Leaving the pictures out, print the lines from the first line of the listing through the line containing "Nach der Grundstückswahl rückt der", exactly as they read, and no others.

─── Data records

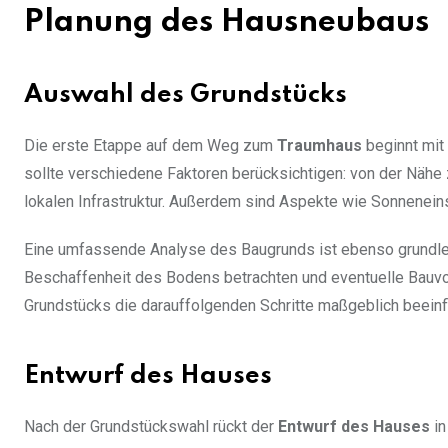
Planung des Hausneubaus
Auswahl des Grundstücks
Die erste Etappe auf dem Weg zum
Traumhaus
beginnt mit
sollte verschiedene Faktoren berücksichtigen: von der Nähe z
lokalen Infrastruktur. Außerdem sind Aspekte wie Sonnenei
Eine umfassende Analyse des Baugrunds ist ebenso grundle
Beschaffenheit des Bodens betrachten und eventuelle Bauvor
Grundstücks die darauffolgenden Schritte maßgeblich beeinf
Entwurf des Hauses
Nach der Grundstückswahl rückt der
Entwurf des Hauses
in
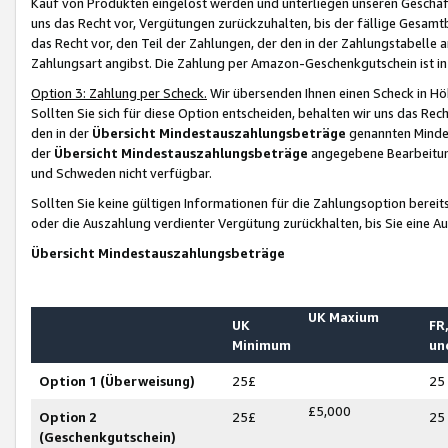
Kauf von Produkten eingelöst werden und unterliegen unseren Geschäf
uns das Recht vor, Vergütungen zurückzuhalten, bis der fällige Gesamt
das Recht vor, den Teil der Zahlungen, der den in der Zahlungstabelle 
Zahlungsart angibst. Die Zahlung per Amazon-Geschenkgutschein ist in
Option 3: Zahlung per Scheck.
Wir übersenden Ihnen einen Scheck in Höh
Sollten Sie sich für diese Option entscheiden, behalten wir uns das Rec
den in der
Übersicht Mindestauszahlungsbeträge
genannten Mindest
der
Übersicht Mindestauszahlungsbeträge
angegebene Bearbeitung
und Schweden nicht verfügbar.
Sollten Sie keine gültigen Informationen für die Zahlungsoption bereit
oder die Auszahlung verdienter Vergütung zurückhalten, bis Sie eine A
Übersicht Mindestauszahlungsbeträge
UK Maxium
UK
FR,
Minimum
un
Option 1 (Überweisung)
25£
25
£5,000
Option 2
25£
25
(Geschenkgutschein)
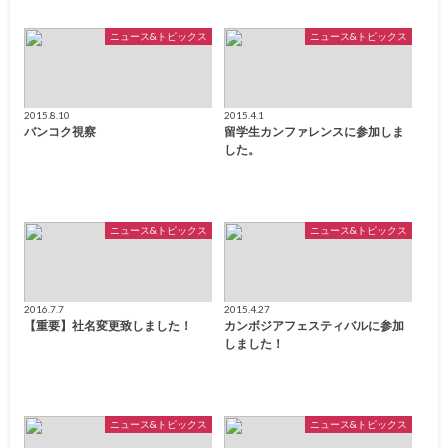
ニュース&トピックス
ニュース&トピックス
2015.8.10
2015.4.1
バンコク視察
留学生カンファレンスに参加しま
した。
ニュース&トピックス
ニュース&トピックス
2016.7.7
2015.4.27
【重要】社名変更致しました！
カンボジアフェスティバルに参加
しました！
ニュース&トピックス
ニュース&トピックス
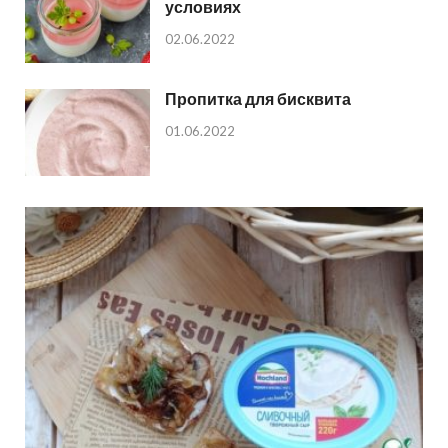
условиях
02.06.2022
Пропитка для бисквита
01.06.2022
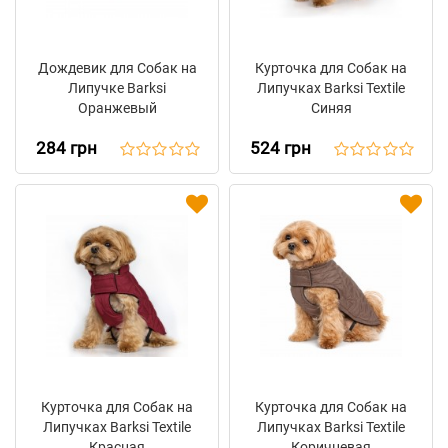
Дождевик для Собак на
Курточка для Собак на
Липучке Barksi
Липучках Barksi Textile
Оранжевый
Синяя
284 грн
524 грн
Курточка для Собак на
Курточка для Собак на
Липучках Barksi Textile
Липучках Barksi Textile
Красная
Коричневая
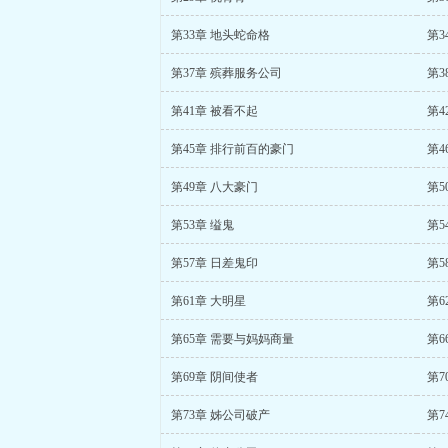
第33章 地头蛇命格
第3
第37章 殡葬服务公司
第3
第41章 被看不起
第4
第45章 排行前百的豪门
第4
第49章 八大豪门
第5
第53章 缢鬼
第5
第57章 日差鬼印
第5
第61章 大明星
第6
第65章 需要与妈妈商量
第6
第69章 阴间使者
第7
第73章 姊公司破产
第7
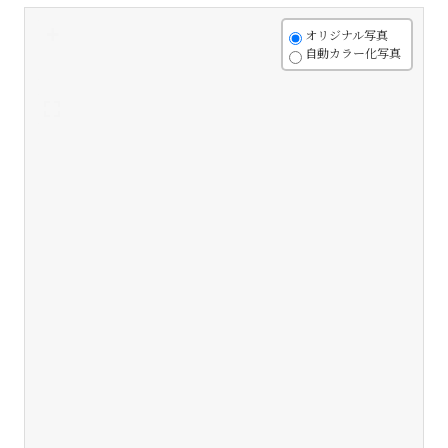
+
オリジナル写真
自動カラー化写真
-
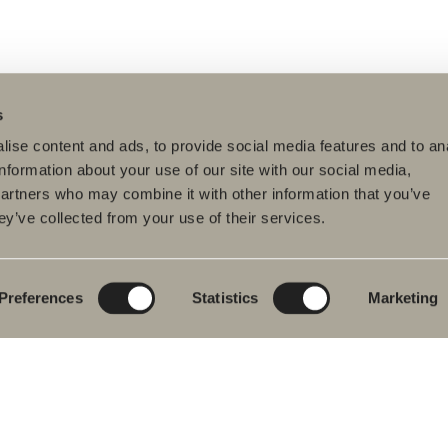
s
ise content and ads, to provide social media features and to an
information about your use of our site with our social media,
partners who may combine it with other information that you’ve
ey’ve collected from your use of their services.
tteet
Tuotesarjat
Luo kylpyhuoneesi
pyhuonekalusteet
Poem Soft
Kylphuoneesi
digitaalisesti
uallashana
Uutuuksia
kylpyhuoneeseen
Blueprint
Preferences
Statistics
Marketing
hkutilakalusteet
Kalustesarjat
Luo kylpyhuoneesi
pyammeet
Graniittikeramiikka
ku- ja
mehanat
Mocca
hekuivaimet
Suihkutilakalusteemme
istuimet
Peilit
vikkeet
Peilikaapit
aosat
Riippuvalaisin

──────

## Solved exercise
Planung des Hausneubaus
Auswahl des Grundstücks
Die erste Etappe auf dem Weg zum
Traumhaus
beginnt mit
sollte verschiedene Faktoren berücksichtigen: von der Nähe z
lokalen Infrastruktur. Außerdem sind Aspekte wie Sonnenei
Eine umfassende Analyse des Baugrunds ist ebenso grundle
Beschaffenheit des Bodens betrachten und eventuelle Bauvor
Grundstücks die darauffolgenden Schritte maßgeblich beeinf
Entwurf des Hauses
Nach der Grundstückswahl rückt der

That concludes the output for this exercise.